O coração que agora bate no peito de Mariluce veio de um jovem de 20 anos, cuja doação múltipla – ocorrida no Hospital de Trauma de Campina Grande – beneficiou seis pessoas. Além do coração, foram doados o fígado, os dois rins e as córneas. O transporte do órgão até o Hospital Metropolitano contou com a agilidade da equipe da Central de Transplantes e apoio do Corpo de Bombeiros.
“Cada doação representa uma nova chance para vários pacientes. A atitude da família desse jovem nos tocou profundamente. Transformar a dor da perda em solidariedade é um gesto de grandeza. Esperamos que mais famílias conversem sobre esse tema e ajudem a salvar vidas”, afirmou a diretora da Central de Transplantes da Paraíba, Rafaela Dias.
A coordenadora da Comissão Intra-Hospitalar de Doação de Órgãos e Tecidos para Transplante (CIHDOTT) do Hospital Metropolitano, Patrícia Monteiro, celebrou o sucesso do transplante e atualizou o estado de saúde da paciente. “O transplante foi um sucesso. Mariluce já está no leito da UTI Cardiológica, evoluindo bem e estável. As primeiras 24 horas são de vigilância constante, mas as perspectivas são muito boas. Ela está respondendo de forma positiva e toda a equipe segue empenhada em garantir sua plena recuperação”, destacou.
Com voz embargada e uma mistura de sentimentos, Mariluce falou sobre o momento em que soube que receberia o novo coração. “Na hora eu chorei… sempre tive medo da cirurgia, mas depois respirei fundo. Minha filha me deu a notícia, e eu fiquei pensando na pessoa que partiu para que eu tivesse essa chance. Se eu pudesse falar com a família do doador, só saberia dizer: muito obrigada”, declarou emocionada.

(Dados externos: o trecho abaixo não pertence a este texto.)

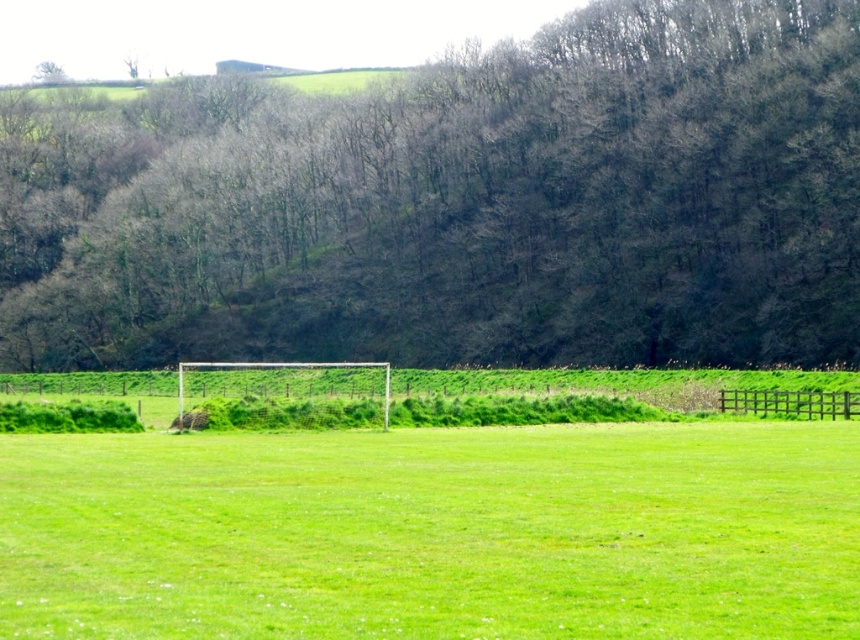 Which is above, brown leafless trees at center or green leafy tree at upper left?

green leafy tree at upper left is higher up.

Is brown leafless trees at center taller than green leafy tree at upper left?

Indeed, brown leafless trees at center has a greater height compared to green leafy tree at upper left.

Between point (100, 323) and point (43, 61), which one is positioned in front?

Point (100, 323) is more forward.

Image resolution: width=860 pixels, height=640 pixels. What are the coordinates of `brown leafless trees at center` in the screenshot? It's located at (465, 205).

Is brown leafless trees at center to the right of furry brown dog at center from the viewer's perspective?

In fact, brown leafless trees at center is to the left of furry brown dog at center.

Locate an element on the screen. The image size is (860, 640). brown leafless trees at center is located at coordinates (465, 205).

Image resolution: width=860 pixels, height=640 pixels. In order to click on brown leafless trees at center in this screenshot , I will do `click(465, 205)`.

Locate an element on the screen. This screenshot has height=640, width=860. brown leafless trees at center is located at coordinates (465, 205).

How far apart are furry brown dog at center and green leafy tree at upper left?

furry brown dog at center and green leafy tree at upper left are 278.82 meters apart.

Which of these two, furry brown dog at center or green leafy tree at upper left, stands taller?

green leafy tree at upper left is taller.

Find the location of a particular element. The image size is (860, 640). furry brown dog at center is located at coordinates (194, 419).

Image resolution: width=860 pixels, height=640 pixels. I want to click on furry brown dog at center, so click(194, 419). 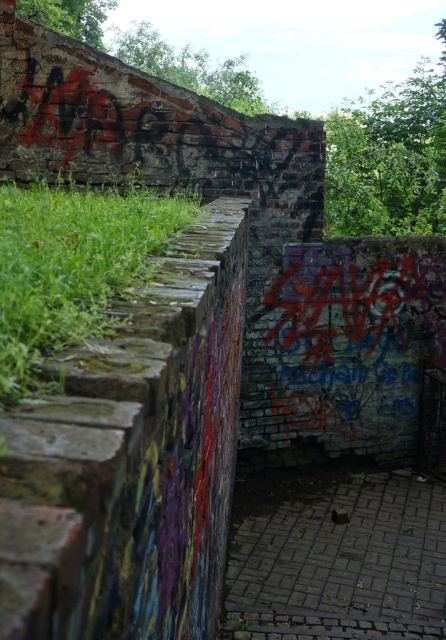 You are a delivery person with a cart that is 3 feet wide. You need to move from the dark brick path at center to the green mossy wall at left. Is there enough space between them for your cart to pass through?

The dark brick path at center is 9.47 feet from the green mossy wall at left, so yes, the cart can pass through since the distance is greater than the cart width of 3 feet.

Based on the photo, you are standing in front of the weathered brick wall with graffiti. There is a point at coordinates (338, 557). According to the scene description, where exactly is this point located?

The point at coordinates (338, 557) is located on the dark brick path at center.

Ela também demonstrou sua gratidão ao Hospital Metropolitano e à equipe que a acompanha. “Desde que estou aqui, sou muito bem tratada. Todos, desde os médicos às enfermeiras, são maravilhosos. Só tenho a agradecer. Agora quero voltar a fazer o que mais gosto: andar, visitar os santos que sempre visitei. É um tempo novo na minha vida”, completou.
A filha da paciente, Giovanna, relembrou os primeiros sinais do problema cardíaco da mãe e a longa caminhada até o transplante. “Ela teve as primeiras dores em janeiro de 2024, foi levada para unidades de saúde em João Pessoa e depois para Guarabira, onde foi identificada a gravidade do quadro. Foi aí que ela foi regulada para o Metropolitano. Desde então, sempre fomos bem atendidas aqui. Quando recebi a ligação de Patrícia dizendo que o coração tinha chegado, fiquei muito nervosa, mas feliz. Agradeço à família que permitiu esse milagre acontecer na nossa vida.”
Para Giovanna, o cuidado em cada etapa do processo também merece reconhecimento: “Tudo foi feito com muito zelo, desde o transporte do órgão até a cirurgia. Só temos a agradecer por todo esse cuidado com o coração da minha mãe.”
Avanços que salvam vidas -Com esse transplante, a Paraíba contabiliza 84 transplantes de órgãos realizados em 2025. Somente transplantes cardíacos já são quatro neste ano, graças ao fortalecimento da rede estadual de saúde e à estrutura do programa Coração Paraibano, que garante assistência especializada desde a triagem até o pós-operatório.
O Hospital Metropolitano é a única unidade da Paraíba habilitada para realizar transplante cardíaco adulto. O serviço conta com uma equipe experiente, estrutura moderna e uma rede articulada com a Central Estadual de Transplantes, o Corpo de Bombeiros, a rede hospitalar e os órgãos de gestão estadual.
Atualmente, mais de 800 pessoas ainda aguardam na lista de espera por um transplante na Paraíba.